We use whatever regular detergent we're using. I just wash in the regular top loading washing machine, regular cycle, warm water. We use warm rather than cold because with the water pressure in our house, it fills faster, making the cycle shorter. The water's not much more than skin temperature, so I can't see how it would hurt anything, and it doesn't

The only laundry sorting we do is to separate all of the technical/synthetic fabrics (cycling and other) from the regular cotton-type clothes we wear, but that's just so I don't have to sort through a load of wet laundry for the dryer and have two separate dryer loads for a load of washing.

For these technical fabrics I set the dryer at extra low (which, again, is about skin temperature, maybe 105 or so F, ) but they also dry reasonably quickly at the no heat setting. I do baby my most favorite bibs a bit - usually hang to dry.

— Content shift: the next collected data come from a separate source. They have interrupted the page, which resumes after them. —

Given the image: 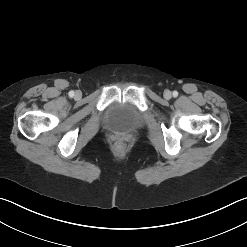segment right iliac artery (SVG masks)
I'll return each instance as SVG.
<instances>
[{"instance_id": "obj_1", "label": "right iliac artery", "mask_w": 247, "mask_h": 247, "mask_svg": "<svg viewBox=\"0 0 247 247\" xmlns=\"http://www.w3.org/2000/svg\"><path fill=\"white\" fill-rule=\"evenodd\" d=\"M69 96H70V97H73V96H74V91H70V92H69Z\"/></svg>"}]
</instances>
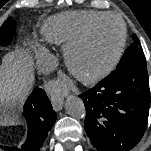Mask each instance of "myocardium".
<instances>
[{
	"mask_svg": "<svg viewBox=\"0 0 151 151\" xmlns=\"http://www.w3.org/2000/svg\"><path fill=\"white\" fill-rule=\"evenodd\" d=\"M114 19L116 20L120 26H121V38L118 45V48L116 50V53L112 57V59L103 67L92 71V72H84L77 64L76 62V55L79 52V50L86 44V42L89 40L90 36L94 32V30L104 21ZM127 25L124 21V19L116 14V13H107L95 21H93L85 30L84 32L76 38L74 41L70 42L65 47V60L66 64L68 66L69 71L81 82L83 83H95L97 81H100L101 79L105 78L107 75H109L115 67L120 62L126 42H127Z\"/></svg>",
	"mask_w": 151,
	"mask_h": 151,
	"instance_id": "obj_1",
	"label": "myocardium"
}]
</instances>
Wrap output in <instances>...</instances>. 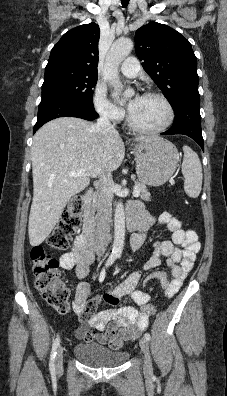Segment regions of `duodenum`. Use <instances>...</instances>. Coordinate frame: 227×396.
<instances>
[{
  "label": "duodenum",
  "instance_id": "410a0bca",
  "mask_svg": "<svg viewBox=\"0 0 227 396\" xmlns=\"http://www.w3.org/2000/svg\"><path fill=\"white\" fill-rule=\"evenodd\" d=\"M93 198H94L93 190H88L83 195L85 223H84V230L82 237L89 249L90 248L94 249L97 245L96 230L91 217V205ZM136 227H137V217L133 214H128L127 229L129 231H133L136 229Z\"/></svg>",
  "mask_w": 227,
  "mask_h": 396
}]
</instances>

The only thing I do special for washing bike clothes is that I put my bibs in mesh bags so the straps don't get all tangled up with other stuff when the washing machine spins. I also put gloves in a bag so the velcro doesn't catch on other stuff.

I've never found any of my technical clothes, including bike clothes, to have any problems, certainly not longevity problems, with regular machine washing and extra low tumble drying. This stuff lasts for years and years, and it's not washing that wears it out.

Last edited by Camilo; 03-29-20 at 11:04 PM.